Voyons, Madame ignorait que son Paul fût malade… Comment l’eût-elle su ! — Elle faisait des emplettes, ou bien, elle était en visite : l’heure du dîner n’était pas sonnée encore. On l’avait retenue, elle ne trouvait pas de voiture, les tramways étaient complets, tous… Maintenant, ce serait l’affaire de quelques minutes ; elle allait rentrer. »

Pourtant, il avait beau lui chercher des excuses ; au fond, tout au fond de lui, sa conscience grondait, quelque chose lui disait que Madame avait tort, qu’elle sacrifiait trop ses devoirs à ses plaisirs ; qu’elle était trop au monde et pas assez au foyer.

Les roues de toutes sortes qui couraient au dehors, sur l’asphalte gelé, faisaient un bruit monotone et continu ; une clarté bleuâtre, opaline filtrait doucement à travers la veilleuse en porcelaine, au-dessus de laquelle une petite théière chauffait ; et le peignoir de cachemire marron jeté négligemment au milieu des dentelles du lit de Madame, dans une attitude abandonnée et lâche, parlait de son départ hâté, de sa brusque sortie matinale.

Monsieur était revenu s’asseoir près de son petit garçon.

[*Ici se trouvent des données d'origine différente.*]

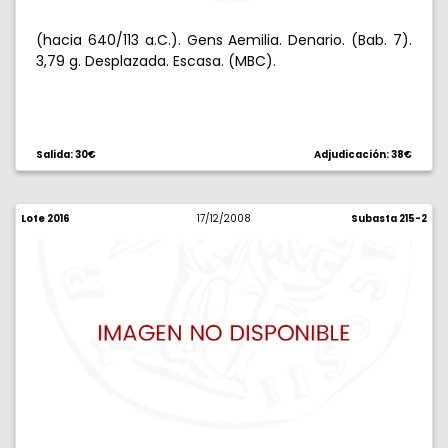
(hacia 640/113 a.C.). Gens Aemilia. Denario. (Bab. 7).
3,79 g. Desplazada. Escasa. (MBC).
Salida: 30€
Adjudicación: 38€
Lote 2016
17/12/2008
Subasta 215-2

Il enfonça sa tête dans les oreillers du berceau et, serrant l’enfant contre lui, il pleura.

. . . . . . . . . . . . . . . . . . . .

Il ne sut jamais bien exactement combien de minutes il était resté ainsi. Tout à coup, il lui sembla sortir d’un effroyable cauchemar, peuplé de fantômes perfides et hargneux ; il vit Madame droite, immobile devant lui. Elle rentrait.

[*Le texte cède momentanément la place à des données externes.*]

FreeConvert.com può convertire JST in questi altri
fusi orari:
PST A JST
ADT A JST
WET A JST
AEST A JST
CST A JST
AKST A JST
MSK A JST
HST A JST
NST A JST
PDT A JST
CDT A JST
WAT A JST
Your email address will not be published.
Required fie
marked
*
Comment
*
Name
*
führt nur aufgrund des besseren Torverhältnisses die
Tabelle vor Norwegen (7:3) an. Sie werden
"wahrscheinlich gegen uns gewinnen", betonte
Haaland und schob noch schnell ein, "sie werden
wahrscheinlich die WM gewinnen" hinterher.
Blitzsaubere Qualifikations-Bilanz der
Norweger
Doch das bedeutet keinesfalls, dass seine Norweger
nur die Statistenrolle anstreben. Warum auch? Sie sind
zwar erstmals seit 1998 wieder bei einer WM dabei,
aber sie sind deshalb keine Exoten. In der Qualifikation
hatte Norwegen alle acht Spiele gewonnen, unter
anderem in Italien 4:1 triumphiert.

Il remarqua vaguement qu’elle était très pâle derrière sa voilette noire et qu’elle tenait sous son bras un paquet de hardes pailletées, étincelantes, de nuances vives une petite culotte en velours gris perle frangée d’or, des jupes roses, des flots d’une étoffe nuageuse, transparente et légère qu’il prit pour l’ébauche d’un voile d’almée… toute une défroque de carnaval.

Elle dit :

— Mon enfant !

Et, dans ce seul mot il y avait tant d’angoisse, je ne sais quelle virilité farouche qui durcissait les intonations, tant d’amour vrai, ardent, éperdu, qu’il bondit, remué au plus profond de son être, prêt à s’humilier devant cette mère qu’il lui semblait n’avoir jamais connue auparavant et qui se révélait à lui là, toute froide, blanche dans la demi-lumière, affolée, terrible, comme menaçant le danger.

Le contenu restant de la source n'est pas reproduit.